The physical framework of the soil is actually built of inorganic mineral crystals which differ in their size and compose of 45% of the soil’s volume.
These particles are distinguished based on size as sand (0.05 mm- 2mm), silt (0.002mm-0.005 mm), and clay (<0.002 mm). The proportions of these minerals relative to each other give the soil its texture .
A soil triangle is a human invention to be able to classify soils based on their textures.
This can be useful in assessing soil for building applications (mortars, plastering, lining, moulding).
The secretions of the microorganisms, worms and insects, roots and also forces due to chemical/nature of these mineral particles, make them clump together to form aggregates (peds). The nature of arrangement of these aggregates with each other is understood as the structure of the soil.
The size of the aggregates particles determines the space in between two aggregates. These spaces (pores) make up for 50% of the soil’s volume. The larger the aggregate size, the larger the pores between the aggregates.
These pores are occupied either by air or by water.
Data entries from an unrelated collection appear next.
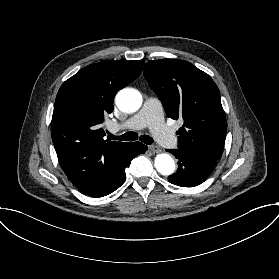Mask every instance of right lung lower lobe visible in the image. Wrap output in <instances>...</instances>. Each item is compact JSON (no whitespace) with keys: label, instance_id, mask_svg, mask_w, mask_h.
Masks as SVG:
<instances>
[{"label":"right lung lower lobe","instance_id":"1","mask_svg":"<svg viewBox=\"0 0 279 279\" xmlns=\"http://www.w3.org/2000/svg\"><path fill=\"white\" fill-rule=\"evenodd\" d=\"M147 150V146L143 145L140 142L133 143L130 148V153L123 162V164L117 169V171L114 173V175L93 195H90L91 197H103L106 196L116 189H118L125 181V173L124 169L127 167L131 160L135 157V155L144 153Z\"/></svg>","mask_w":279,"mask_h":279}]
</instances>
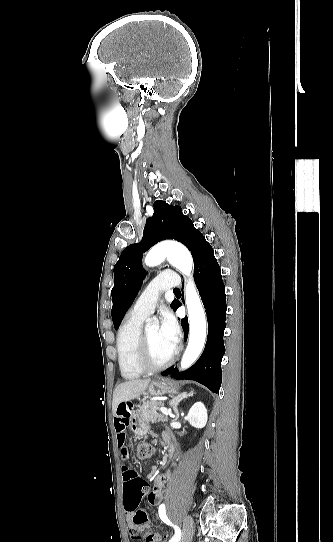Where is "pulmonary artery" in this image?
I'll list each match as a JSON object with an SVG mask.
<instances>
[{
  "label": "pulmonary artery",
  "mask_w": 333,
  "mask_h": 542,
  "mask_svg": "<svg viewBox=\"0 0 333 542\" xmlns=\"http://www.w3.org/2000/svg\"><path fill=\"white\" fill-rule=\"evenodd\" d=\"M181 281L173 273L172 268H167L156 279H150L144 287V292L139 295L134 305L130 309V314L135 317H147L153 313L158 304V299L163 291H170L173 288H179ZM157 291V292H155Z\"/></svg>",
  "instance_id": "obj_1"
}]
</instances>
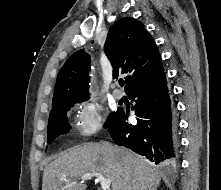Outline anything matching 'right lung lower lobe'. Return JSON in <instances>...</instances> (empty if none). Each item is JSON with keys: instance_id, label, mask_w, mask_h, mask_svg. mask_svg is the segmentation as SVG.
<instances>
[{"instance_id": "98d812e1", "label": "right lung lower lobe", "mask_w": 221, "mask_h": 190, "mask_svg": "<svg viewBox=\"0 0 221 190\" xmlns=\"http://www.w3.org/2000/svg\"><path fill=\"white\" fill-rule=\"evenodd\" d=\"M127 95L136 103L132 110H135L137 124H129L128 114L118 109L108 127L114 142L155 164L174 165L178 155L177 121L165 72Z\"/></svg>"}]
</instances>
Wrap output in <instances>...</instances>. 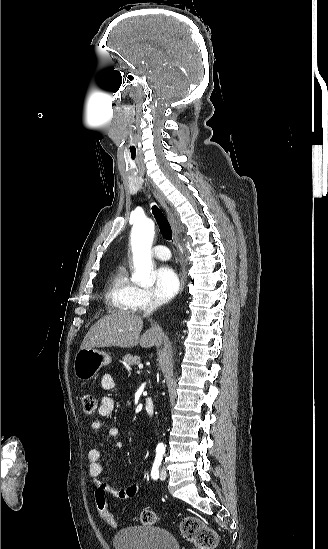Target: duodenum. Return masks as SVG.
Masks as SVG:
<instances>
[{
    "label": "duodenum",
    "instance_id": "1",
    "mask_svg": "<svg viewBox=\"0 0 328 549\" xmlns=\"http://www.w3.org/2000/svg\"><path fill=\"white\" fill-rule=\"evenodd\" d=\"M145 409L149 415H152L155 412V403L151 398L145 400Z\"/></svg>",
    "mask_w": 328,
    "mask_h": 549
}]
</instances>
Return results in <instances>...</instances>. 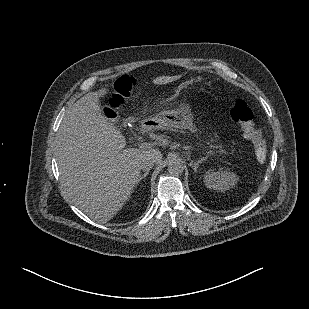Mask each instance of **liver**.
I'll list each match as a JSON object with an SVG mask.
<instances>
[{"instance_id":"obj_1","label":"liver","mask_w":309,"mask_h":309,"mask_svg":"<svg viewBox=\"0 0 309 309\" xmlns=\"http://www.w3.org/2000/svg\"><path fill=\"white\" fill-rule=\"evenodd\" d=\"M106 93L105 88L87 93L66 110L56 145L60 179L68 197L100 222L112 219L129 199L143 161H162L157 149H124L125 137L101 112L100 97Z\"/></svg>"}]
</instances>
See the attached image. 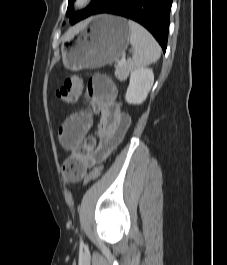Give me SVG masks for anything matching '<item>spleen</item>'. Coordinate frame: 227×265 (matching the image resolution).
<instances>
[{
    "mask_svg": "<svg viewBox=\"0 0 227 265\" xmlns=\"http://www.w3.org/2000/svg\"><path fill=\"white\" fill-rule=\"evenodd\" d=\"M130 43L134 49L132 64L135 67L148 66L156 62L161 55V48L154 37L141 25L129 20Z\"/></svg>",
    "mask_w": 227,
    "mask_h": 265,
    "instance_id": "1",
    "label": "spleen"
}]
</instances>
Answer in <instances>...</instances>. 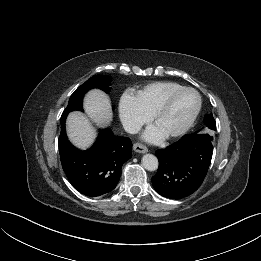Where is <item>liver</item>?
<instances>
[{"label": "liver", "mask_w": 261, "mask_h": 261, "mask_svg": "<svg viewBox=\"0 0 261 261\" xmlns=\"http://www.w3.org/2000/svg\"><path fill=\"white\" fill-rule=\"evenodd\" d=\"M84 109L98 125L106 126L112 120L111 104L108 96L98 89L89 91L84 97ZM69 140L78 148L86 149L96 137V131L89 120L80 112L69 114L66 122Z\"/></svg>", "instance_id": "liver-1"}]
</instances>
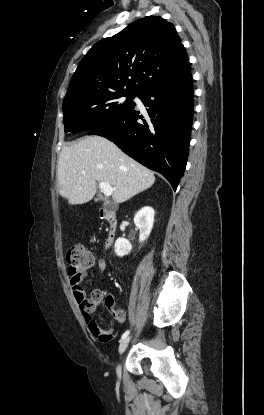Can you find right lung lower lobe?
Segmentation results:
<instances>
[{
    "instance_id": "98d812e1",
    "label": "right lung lower lobe",
    "mask_w": 264,
    "mask_h": 415,
    "mask_svg": "<svg viewBox=\"0 0 264 415\" xmlns=\"http://www.w3.org/2000/svg\"><path fill=\"white\" fill-rule=\"evenodd\" d=\"M147 114L135 106L115 119L93 128L89 135H99L114 142L123 152L161 173L177 189L184 174L194 111L191 72L141 92Z\"/></svg>"
}]
</instances>
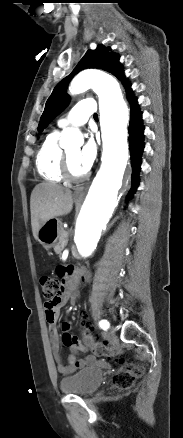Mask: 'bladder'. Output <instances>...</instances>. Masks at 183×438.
Segmentation results:
<instances>
[{"mask_svg":"<svg viewBox=\"0 0 183 438\" xmlns=\"http://www.w3.org/2000/svg\"><path fill=\"white\" fill-rule=\"evenodd\" d=\"M103 379L104 373L99 368H84L73 376L63 378L60 389L63 393L88 396L101 386Z\"/></svg>","mask_w":183,"mask_h":438,"instance_id":"obj_1","label":"bladder"}]
</instances>
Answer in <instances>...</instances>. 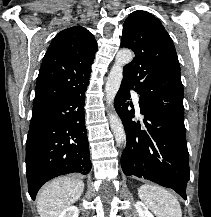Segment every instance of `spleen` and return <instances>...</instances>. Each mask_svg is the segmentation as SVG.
Wrapping results in <instances>:
<instances>
[{"label": "spleen", "mask_w": 211, "mask_h": 217, "mask_svg": "<svg viewBox=\"0 0 211 217\" xmlns=\"http://www.w3.org/2000/svg\"><path fill=\"white\" fill-rule=\"evenodd\" d=\"M141 200L157 217H182L177 198L166 189L144 184L138 189Z\"/></svg>", "instance_id": "3e777b00"}]
</instances>
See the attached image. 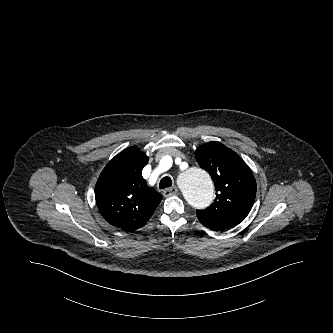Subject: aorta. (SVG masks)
Returning <instances> with one entry per match:
<instances>
[{
	"instance_id": "obj_1",
	"label": "aorta",
	"mask_w": 333,
	"mask_h": 333,
	"mask_svg": "<svg viewBox=\"0 0 333 333\" xmlns=\"http://www.w3.org/2000/svg\"><path fill=\"white\" fill-rule=\"evenodd\" d=\"M180 176L184 178L179 180L180 190L188 204L195 209L208 207L214 199V185L209 174L190 165Z\"/></svg>"
}]
</instances>
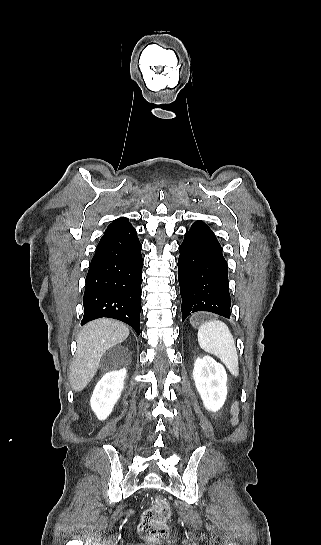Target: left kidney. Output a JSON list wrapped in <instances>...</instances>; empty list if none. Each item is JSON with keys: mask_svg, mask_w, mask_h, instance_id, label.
I'll return each mask as SVG.
<instances>
[{"mask_svg": "<svg viewBox=\"0 0 321 545\" xmlns=\"http://www.w3.org/2000/svg\"><path fill=\"white\" fill-rule=\"evenodd\" d=\"M193 379L196 389L208 411H219L227 397V373L212 357L197 359L194 363Z\"/></svg>", "mask_w": 321, "mask_h": 545, "instance_id": "obj_1", "label": "left kidney"}]
</instances>
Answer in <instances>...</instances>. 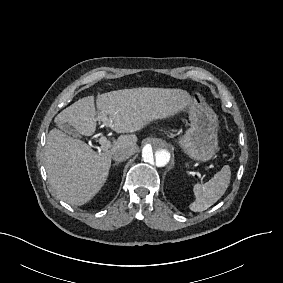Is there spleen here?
<instances>
[{
	"mask_svg": "<svg viewBox=\"0 0 283 283\" xmlns=\"http://www.w3.org/2000/svg\"><path fill=\"white\" fill-rule=\"evenodd\" d=\"M231 179L230 166L225 165L214 177L204 184H195L196 200L189 205L190 210L201 212L216 203L226 192Z\"/></svg>",
	"mask_w": 283,
	"mask_h": 283,
	"instance_id": "3e777b00",
	"label": "spleen"
}]
</instances>
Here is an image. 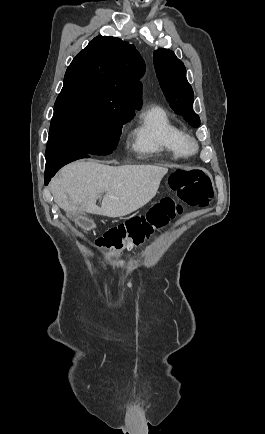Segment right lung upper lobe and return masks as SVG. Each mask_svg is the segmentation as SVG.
<instances>
[{
	"instance_id": "obj_1",
	"label": "right lung upper lobe",
	"mask_w": 265,
	"mask_h": 434,
	"mask_svg": "<svg viewBox=\"0 0 265 434\" xmlns=\"http://www.w3.org/2000/svg\"><path fill=\"white\" fill-rule=\"evenodd\" d=\"M144 71V61L135 46L116 37L97 36L69 65L64 86L90 85L141 104L142 85L138 80Z\"/></svg>"
}]
</instances>
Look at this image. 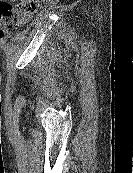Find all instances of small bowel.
Here are the masks:
<instances>
[{
	"mask_svg": "<svg viewBox=\"0 0 133 173\" xmlns=\"http://www.w3.org/2000/svg\"><path fill=\"white\" fill-rule=\"evenodd\" d=\"M28 20V15H24L21 17L20 22L23 23Z\"/></svg>",
	"mask_w": 133,
	"mask_h": 173,
	"instance_id": "obj_1",
	"label": "small bowel"
}]
</instances>
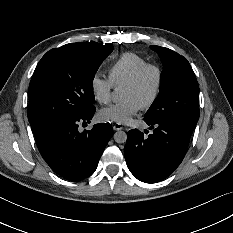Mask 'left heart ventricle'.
<instances>
[{"label":"left heart ventricle","mask_w":233,"mask_h":233,"mask_svg":"<svg viewBox=\"0 0 233 233\" xmlns=\"http://www.w3.org/2000/svg\"><path fill=\"white\" fill-rule=\"evenodd\" d=\"M157 76L154 70L147 71L135 87H123L122 99L134 98L142 105L148 101L155 89Z\"/></svg>","instance_id":"obj_1"}]
</instances>
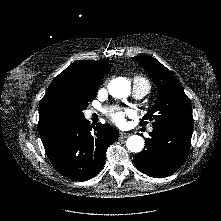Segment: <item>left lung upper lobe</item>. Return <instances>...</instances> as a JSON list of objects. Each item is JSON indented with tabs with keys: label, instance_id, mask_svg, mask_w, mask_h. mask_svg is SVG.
I'll return each instance as SVG.
<instances>
[{
	"label": "left lung upper lobe",
	"instance_id": "1",
	"mask_svg": "<svg viewBox=\"0 0 221 221\" xmlns=\"http://www.w3.org/2000/svg\"><path fill=\"white\" fill-rule=\"evenodd\" d=\"M139 62L156 82L158 96L155 105L143 117L153 121V127H173L186 130L193 129V116L190 100L174 74L157 59L150 56H136Z\"/></svg>",
	"mask_w": 221,
	"mask_h": 221
}]
</instances>
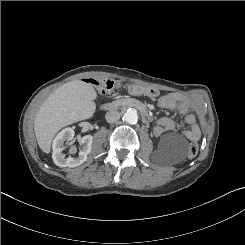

Lighter soils (larger aggregates/pores) drain rapidly while heavier soils (smaller aggregates/pores) drain slowly. A well drained soil maintains a balance in the distribution of pore spaces for water and air and keeps the supply of oxygen through the air and the nutrients through the water continuous and consistent to the plant roots and soil animal life which form the remaining 5% of the soil’s volume. This is referred to as the organic matter of the soil.
Since it is primarily because of the organic matter that aggregation happens, adding organic matter to the soil, helps improve its structure.
This relationship between a organic/living and an inorganic/non-living creates a sustainable micro-biome, necessary for all land animals (including us) to derive their food from.